Defining Transformation

how to define and run transformation

Transformation Parameters (or transform_params) is the way you define a set of transformations (LLM or otherwise) that you want to do on your data.

transform_params Overview

The transform_params object contains configuration settings for performing data transformations using a specific type of Language Learning Models (LLMs). Below are the detailed parameters included in transform_params:

model

  • Type: string
  • Description: Specifies the type of LLMs engine to use for the transformation. Options include "trellis-premium" , "trellis-enterprise"and trellis-scale, each indicating a different level of speed and accuracy.

mode

  • Type: string
  • Description: Method of processing the data. The default here should be document

operations

  • Type: list of objects
  • Description: This parameter defines a list of operations to be carried out on the dataset. Each operation is detailed by an object that includes information about the target column, the data type of that column, the type of transformation to apply, and a description of the task.

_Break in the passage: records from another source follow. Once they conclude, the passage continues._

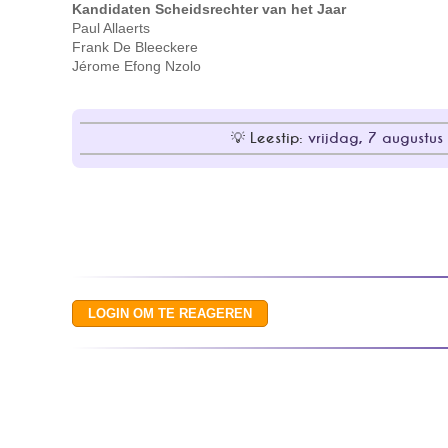
Kandidaten Scheidsrechter van het Jaar
Paul Allaerts
Frank De Bleeckere
Jérome Efong Nzolo
Leestip:
vrijdag, 7 augustus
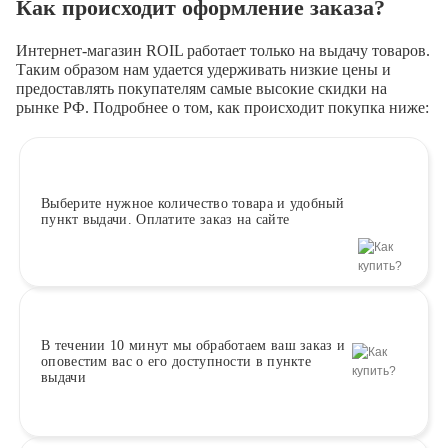
Как происходит оформление заказа?
Интернет-магазин ROIL работает
только на выдачу товаров.
Таким образом нам удается удерживать низкие цены и
предоставлять покупателям самые высокие скидки на
рынке РФ. Подробнее о том, как происходит покупка ниже:
Выберите
нужное количество товара и удобный
пункт выдачи. Оплатите заказ на сайте
В течении 10 минут
мы обработаем ваш заказ и
оповестим вас о его доступности в пункте
выдачи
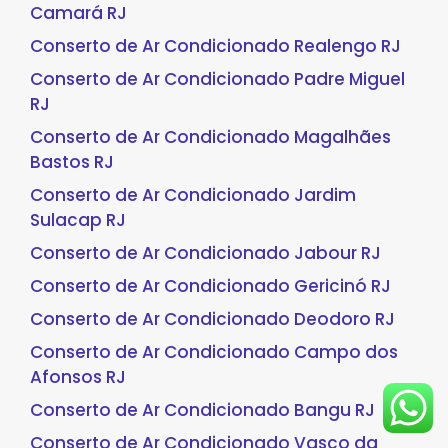
Camará RJ
Conserto de Ar Condicionado Realengo RJ
Conserto de Ar Condicionado Padre Miguel
RJ
Conserto de Ar Condicionado Magalhães
Bastos RJ
Conserto de Ar Condicionado Jardim
Sulacap RJ
Conserto de Ar Condicionado Jabour RJ
Conserto de Ar Condicionado Gericinó RJ
Conserto de Ar Condicionado Deodoro RJ
Conserto de Ar Condicionado Campo dos
Afonsos RJ
Conserto de Ar Condicionado Bangu RJ
Conserto de Ar Condicionado Vasco da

Each object within the operations list encompasses the following parameters:

a. column_name

  • Type: string
  • Description: Names the column in the dataset on which the operation will be executed. It identifies the specific data point that will undergo transformation or extraction.

b. column_type

  • Type: string
  • Description: Indicates the data type of the target column, adhering to all PostgreSQL data types as documented in the PostgreSQL documentation (https://www.postgresql.org/docs/current/datatype.html). Valid types include, but are not limited to, text for string data, text[] for arrays of text, numeric for numerical data, and date for date values.

c. transform_type

  • Type: string
  • Description: Describes the transformation or extraction method to be applied to the data in the target column. The term "extraction" suggests that the operation aims to retrieve specific pieces of data from the column.

d. task_description

  • Type: string
  • Description: Provides a clear, human-readable explanation of what the operation seeks to achieve. Examples include extracting URLs from text data, where the description would outline the purpose of extracting such information.

Here're an example of a transformation_params

{
 "model": "trellis-premium",
 "mode": "document",
"operations": 
[ {
            "column_name": "names_list",
            "column_type": "text[]",
            "transform_type": "extraction",
            "task_description": "List of person names mentioned in the email",
            "output_values": "numer
        },
{
            "column_name": "is_investor",
            "column_type": "text",
            "transform_type": "classification",
            "task_description": "Is the email from an investor?",
            "output_values": {"yes":"this email is from investor", "no":"this email is not from investor"}
        },
]
}

When you're done with defining the transformation you can go to Initiate transforms to kick-off the transformation run.